Transcribed page contents:
◇ ◇ ◇
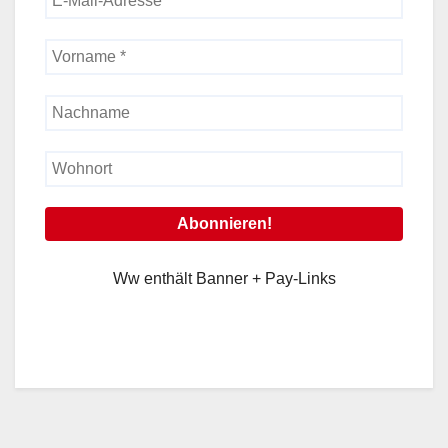
Ww enthält Banner + Pay-Links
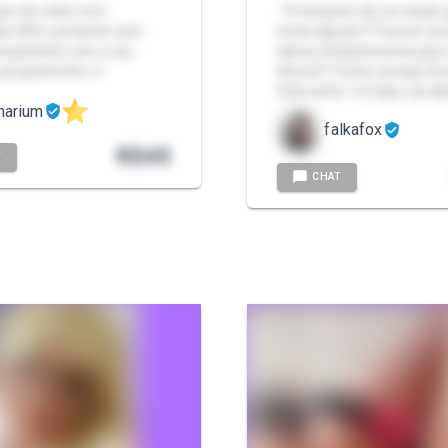
tos de vídeo com
- Precisando de um áudio 
ão SPH, sentando num
irritar alguém? Para se ex
comparando com o seu
talvez simplesmente para
 pequenininho 🤏
divertir? Conte comigo! A 
feita entre 1/2 dias, vai d
narium
falkafox
R$
45
T
CHAT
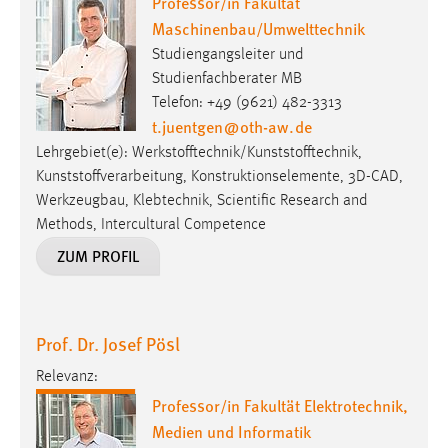
Professor/in Fakultät
Maschinenbau/Umwelttechnik
Studiengangsleiter und
Studienfachberater MB
Telefon: +49 (9621) 482-3313
t.juentgen
@
oth-aw
.
de
Lehrgebiet(e): Werkstofftechnik/Kunststofftechnik,
Kunststoffverarbeitung, Konstruktionselemente, 3D-CAD,
Werkzeugbau, Klebtechnik, Scientific Research and
Methods, Intercultural Competence
ZUM PROFIL
Prof. Dr. Josef Pösl
Relevanz:
Professor/in Fakultät Elektrotechnik,
Medien und Informatik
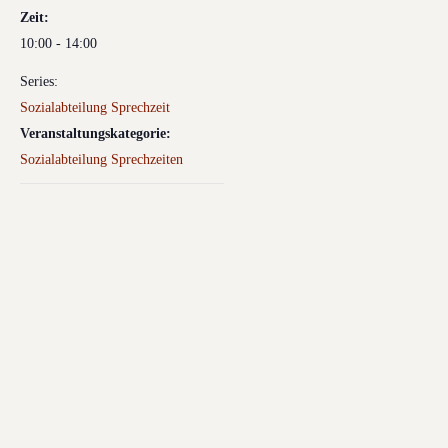
Zeit:
10:00 - 14:00
Series:
Sozialabteilung Sprechzeit
Veranstaltungskategorie:
Sozialabteilung Sprechzeiten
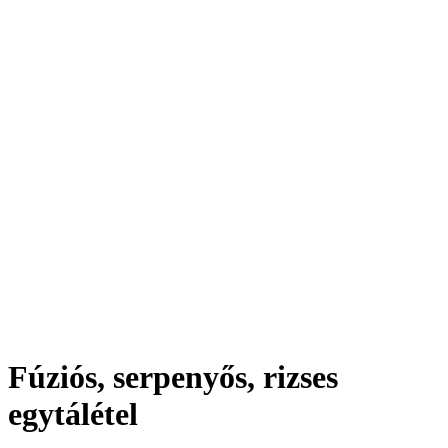
Fúziós, serpenyős, rizses
egytálétel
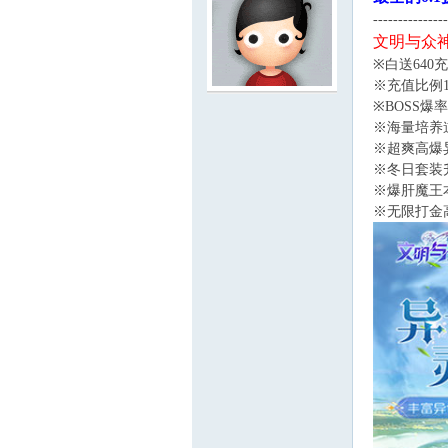
---------------
文明与众神
※白送64
※充值比例1
服
※BOSS
※海量培养
※超爽高爆
※冬日套装
※爆肝魔王
※无限打金
寨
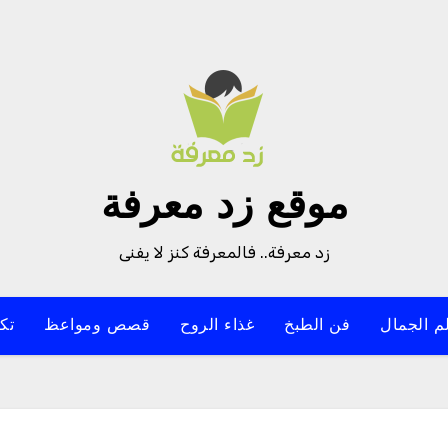
موقع زد معرفة
زد معرفة.. فالمعرفة كنز لا يفنى
م الجمال
فن الطبخ
غذاء الروح
قصص ومواعظ
تك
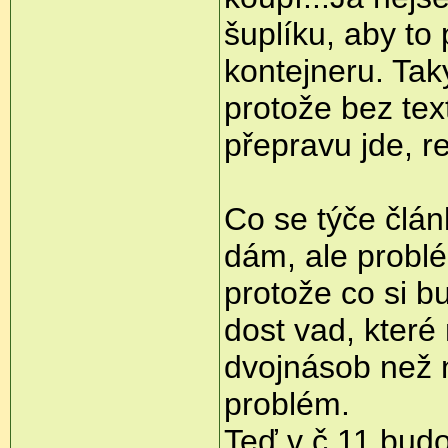
šuplíku, aby to
kontejneru. Tak
protože bez tex
přepravu jde, r
Co se týče člán
dám, ale problé
protože co si b
dost vad, které
dvojnásob než n
problém.
Teď v č.11 budo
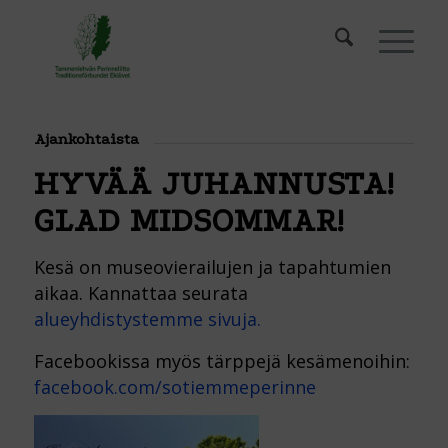
Ajankohtaista
HYVÄÄ JUHANNUSTA!
GLAD MIDSOMMAR!
Kesä on museovierailujen ja tapahtumien
aikaa. Kannattaa seurata
alueyhdistystemme sivuja.
Facebookissa myös tärppejä kesämenoihin:
facebook.com/sotiemmeperinne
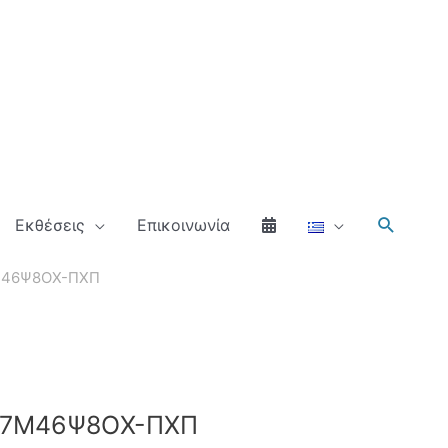
Αναζήτ
Εκθέσεις
Επικοινωνία
7Μ46Ψ8ΟΧ-ΠΧΠ
ΩΒ7Μ46Ψ8ΟΧ-ΠΧΠ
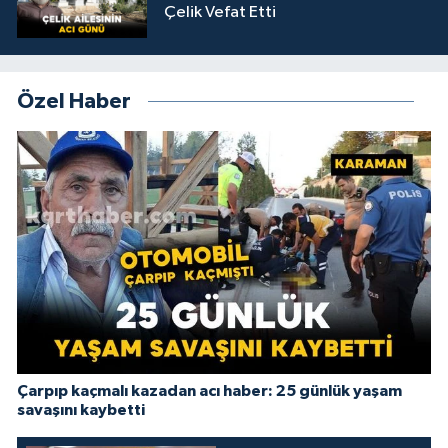
Çelik Vefat Etti
Özel Haber
Çarpıp kaçmalı kazadan acı haber: 25 günlük yaşam
savaşını kaybetti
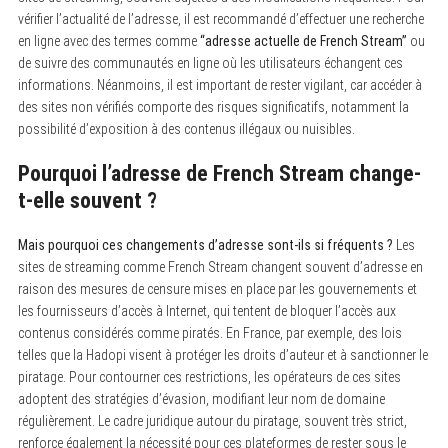
vérifier l’actualité de l’adresse, il est recommandé d’effectuer une recherche
en ligne avec des termes comme
“adresse actuelle de French Stream”
ou
de suivre des communautés en ligne où les utilisateurs échangent ces
informations. Néanmoins, il est important de rester vigilant, car accéder à
des sites non vérifiés comporte des risques significatifs, notamment la
possibilité d’exposition à des contenus illégaux ou nuisibles.
Pourquoi l’adresse de French Stream change-
t-elle souvent ?
Mais pourquoi ces changements d’adresse sont-ils si fréquents ?
Les
sites de streaming comme French Stream changent souvent d’adresse en
raison des mesures de censure mises en place par les gouvernements et
les fournisseurs d’accès à Internet, qui tentent de bloquer l’accès aux
contenus considérés comme piratés. En France, par exemple, des lois
telles que la Hadopi visent à protéger les droits d’auteur et à sanctionner le
piratage. Pour contourner ces restrictions, les opérateurs de ces sites
adoptent des stratégies d’évasion, modifiant leur nom de domaine
régulièrement. Le cadre juridique autour du piratage, souvent très strict,
renforce également la nécessité pour ces plateformes de rester sous le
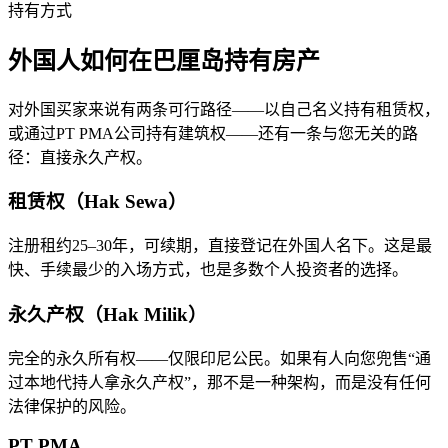
持有方式
外国人如何在巴厘岛持有房产
对外国买家来说有两条可行路径——以自己名义持有租赁权，
或通过PT PMA公司持有建筑权——还有一条与您无关的路
径：直接永久产权。
租赁权（Hak Sewa）
注册租约25–30年，可续期，直接登记在外国人名下。这是最
快、手续最少的入场方式，也是多数个人投资者的选择。
永久产权（Hak Milik）
完全的永久所有权——仅限印尼公民。如果有人向您兜售“通
过本地代持人拿永久产权”，那不是一种架构，而是没有任何
法律保护的风险。
PT PMA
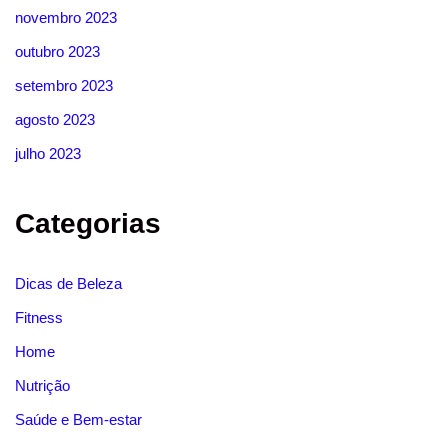
novembro 2023
outubro 2023
setembro 2023
agosto 2023
julho 2023
Categorias
Dicas de Beleza
Fitness
Home
Nutrição
Saúde e Bem-estar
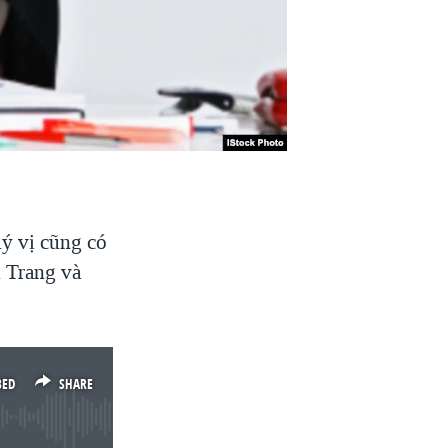
uý vị cũng có
n Trang và
BED
SHARE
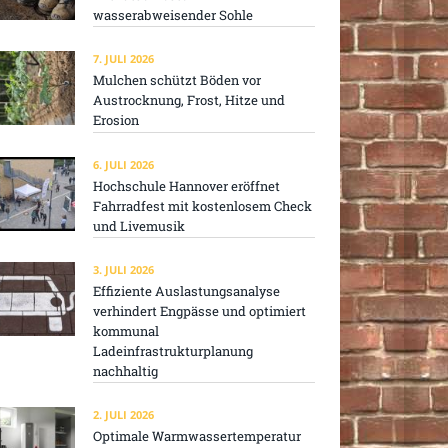
wasserabweisender Sohle
7. JULI 2026
Mulchen schützt Böden vor
Austrocknung, Frost, Hitze und
Erosion
6. JULI 2026
Hochschule Hannover eröffnet
Fahrradfest mit kostenlosem Check
und Livemusik
3. JULI 2026
Effiziente Auslastungsanalyse
verhindert Engpässe und optimiert
kommunal
Ladeinfrastrukturplanung
nachhaltig
2. JULI 2026
Optimale Warmwassertemperatur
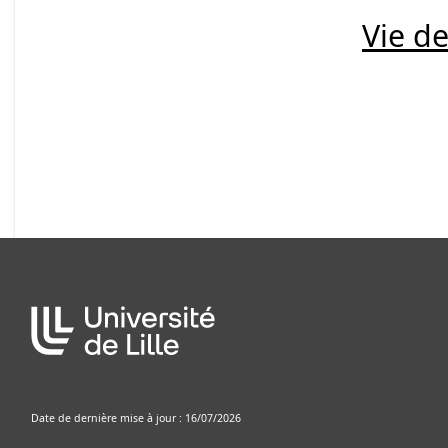
Vie de
Date de dernière mise à jour : 16/07/2026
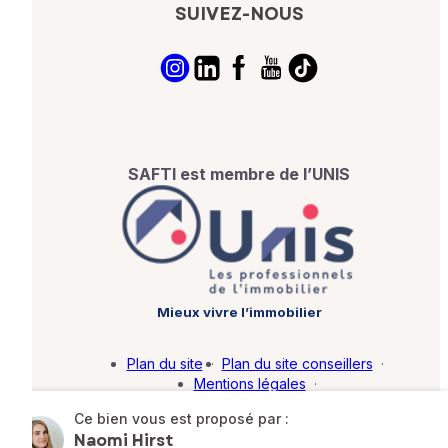
SUIVEZ-NOUS
SAFTI est membre de l’UNIS
Mieux vivre l’immobilier
Plan du site
·
Plan du site conseillers
·
Mentions légales
·
Politique de protection des données
·
Ce bien vous est proposé par :
Barème d'honoraires
·
Paramétrer mes cookies
Naomi Hirst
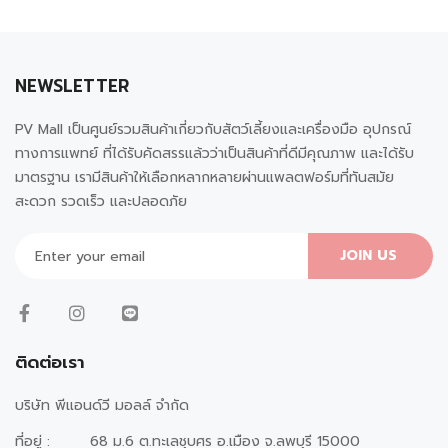
NEWSLETTER
PV Mall เป็นศูนย์รวมสินค้าเกี่ยวกับสัตว์เลี้ยงและเครื่องมือ อุปกรณ์
ทางการแพทย์ ที่ได้รับคัดสรรแล้วว่าเป็นสินค้าที่ดีมีคุณภาพ และได้รับ
มาตรฐาน เรามีสินค้าให้เลือกหลากหลายผ่านแพลตฟอร์มที่ทันสมัย
สะดวก รวดเร็ว และปลอดภัย
JOIN US
ติดต่อเรา
บริษัท พีแอนด์วี มอลล์ จำกัด
ที่อยู่ :
68 ม.6 ต.ทะเลชุบศร อ.เมือง จ.ลพบุรี 15000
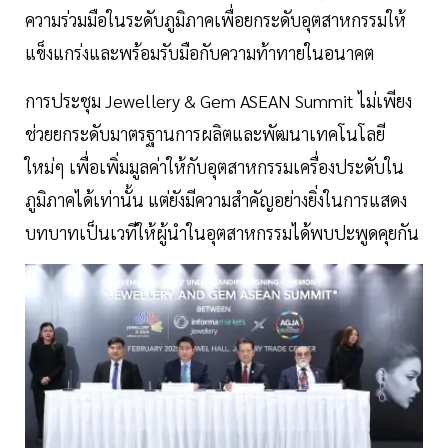
ความร่วมมือในระดับภูมิภาคเพื่อยกระดับอุตสาหกรรมให้
แข็งแกร่งและพร้อมรับมือกับความท้าทายในอนาคต
การประชุม Jewellery & Gem ASEAN Summit ไม่เพียง
ช่วยยกระดับมาตรฐานการผลิตและพัฒนาเทคโนโลยี
ใหม่ๆ เพื่อเพิ่มมูลค่าให้กับอุตสาหกรรมเครื่องประดับใน
ภูมิภาคได้เท่านั้น แต่ยังมีความสำคัญอย่างยิ่งในการแสดง
บทบาทเป็นเวทีให้ผู้นำในอุตสาหกรรมได้พบปะพูดคุยกัน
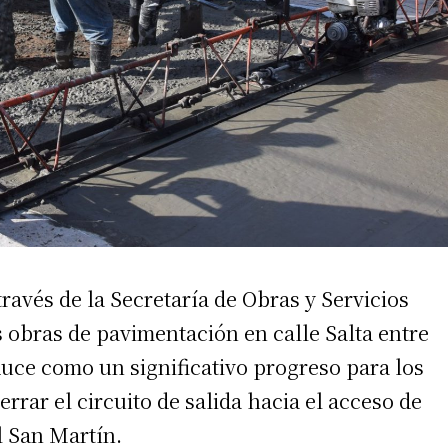
irme gratis
*
Requerido
*
de correo electrónico
ravés de la Secretaría de Obras y Servicios
s obras de pavimentación en calle Salta entre
duce como un significativo progreso para los
errar el circuito de salida hacia el acceso de
l San Martín.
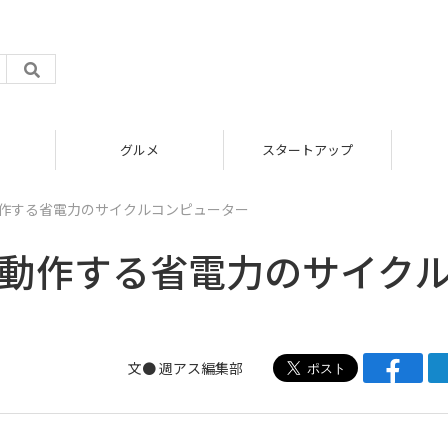
グルメ
スタートアップ
ば動作する省電力のサイクルコンピューター
れば動作する省電力のサイク
文●
週アス編集部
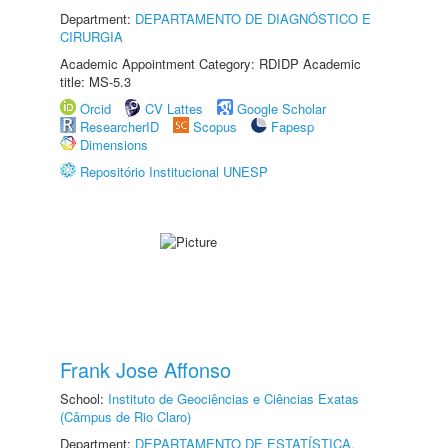
Department:
DEPARTAMENTO DE DIAGNÓSTICO E
CIRURGIA
Academic Appointment Category: RDIDP Academic
title: MS-5.3
Orcid
CV Lattes
Google Scholar
ResearcherID
Scopus
Fapesp
Dimensions
Repositório Institucional UNESP
Frank Jose Affonso
School:
Instituto de Geociências e Ciências Exatas
(Câmpus de Rio Claro)
Department:
DEPARTAMENTO DE ESTATÍSTICA,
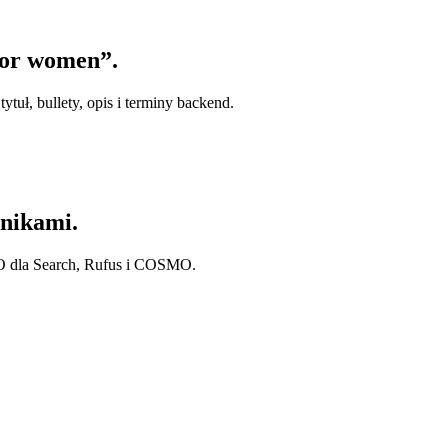
for women”.
tuł, bullety, opis i terminy backend.
nikami.
O dla Search, Rufus i COSMO.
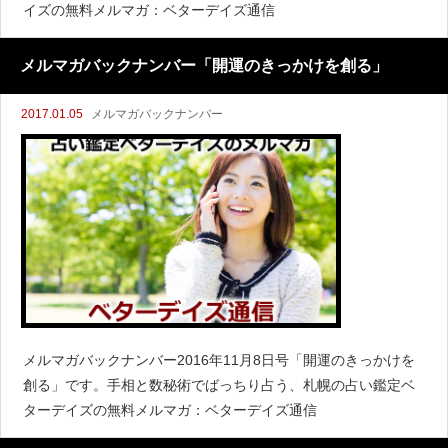
イズの無料メルマガ：ベターデイズ通信
メルマガバックナンバー「開運のきっかけを創る」
2017.01.05
メルマガバックナンバー
メルマガバックナンバー2016年11月8日号「開運のきっかけを
創る」です。手相と数秘術でばっちり占う、札幌の占い鑑定ベ
ターデイズの無料メルマガ：ベターデイズ通信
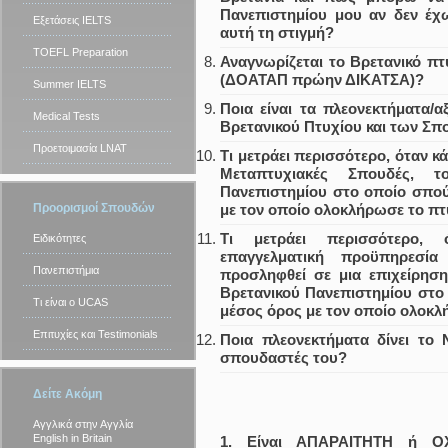
Πανεπιστημίου μου αν δεν έχ
Εξετάσεις IELTS
αυτή τη στιγμή?
TOEFL Preparation
Αναγνωρίζεται το Βρετανικό πτ
(ΔΟΑΤΑΠ πρώην ΔΙΚΑΤΣΑ)?
Summer IELTS
Ποια είναι τα πλεονεκτήματα/αξ
Medical Tests
Βρετανικού Πτυχίου και των Σπ
Προετοιμασία LNAT
Τι μετράει περισσότερο, όταν κά
Μεταπτυχιακές Σπουδές, 
Πανεπιστημίου στο οποίο σπο
Προορισμοί Σπουδών
με τον οποίο ολοκλήρωσε το πτ
Τι μετράει περισσότερο, 
Ειδικότητες
επαγγελματική προϋπηρεσία
Πανεπιστήμια
προσληφθεί σε μια επιχείρησ
Βρετανικού Πανεπιστημίου στο
Τι είναι ο UCAS
μέσος όρος με τον οποίο ολοκλ
Επιτυχίες και Testimonials
Ποια πλεονεκτήματα δίνει τ
σπουδαστές του?
Δείτε Ακόμη
Αγγλικά στην Αγγλία
English in Britain
1. Είναι ΑΠΑΡΑΙΤΗΤΗ ή Ο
◇ ◇ ◇
- _ABOUT THIS TASK_: Lines wanted from the entries above: the one with "Fahrradfest mit kostenlosem Check", the one with "SUIVEZ-NOUS", and all lines between. Please copy them exactly, without the pictures and without anything else.

- _THE ANSWER_:
Fahrradfest mit kostenlosem Check
und Livemusik
3. JULI 2026
Effiziente Auslastungsanalyse
verhindert Engpässe und optimiert
kommunal
Ladeinfrastrukturplanung
nachhaltig
2. JULI 2026
Optimale Warmwassertemperatur
Vie de
Date de dernière mise à jour : 16/07/2026
SUIVEZ-NOUS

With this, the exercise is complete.